Return to main conference page
Friday, May 18
Data Visualization
Dynamic Data Visualization
Fri, May 18, 5:15 PM - 6:15 PM
Grand Ballroom F
 

Exploratory Data Analysis for Predictive Analytics (304647)

*Mia Stephens, JMP/SAS 
Ruth M Hummel, JMP/SAS 

Keywords: Exploratory data analysis, analytics, classification trees, logistic regression, decision tree, boosted trees

Decision trees are used in predictive modeling for a number of reasons: Trees handle large problems (many observations, many predictors), work with categorical predictors (with many levels), can handle messy or unruly data, are easily interpretable, and can be used for both predictive and exploratory purposes.

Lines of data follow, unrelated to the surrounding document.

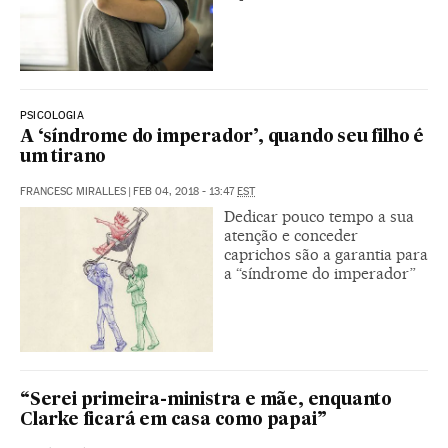
PSICOLOGIA
A ‘síndrome do imperador’, quando seu filho é
um tirano
FRANCESC MIRALLES
|
FEB 04, 2018 - 13:47
EST
Dedicar pouco tempo a sua
atenção e conceder
caprichos são a garantia para
a “síndrome do imperador”
“Serei primeira-ministra e mãe, enquanto
Clarke ficará em casa como papai”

In this talk we use a case study to illustrate an intuitive approach to introducing classification trees. We start by exploring variables one at a time, then introduce interactive tools for exploring potential bivariate and multivariate relationships. We fit a logistic regression model, and use the JMP Prediction Profiler to understand model effects and explore interactions. Then, we use insights gained through exploratory analysis and logistic regression to motivate the introduction of tree-based methods. We see how to build and interact with decision trees, how to interpret decision tree models, and discuss how to extend tree-based models using bootstrapping (bootstrap forest) and boosting (boosted trees).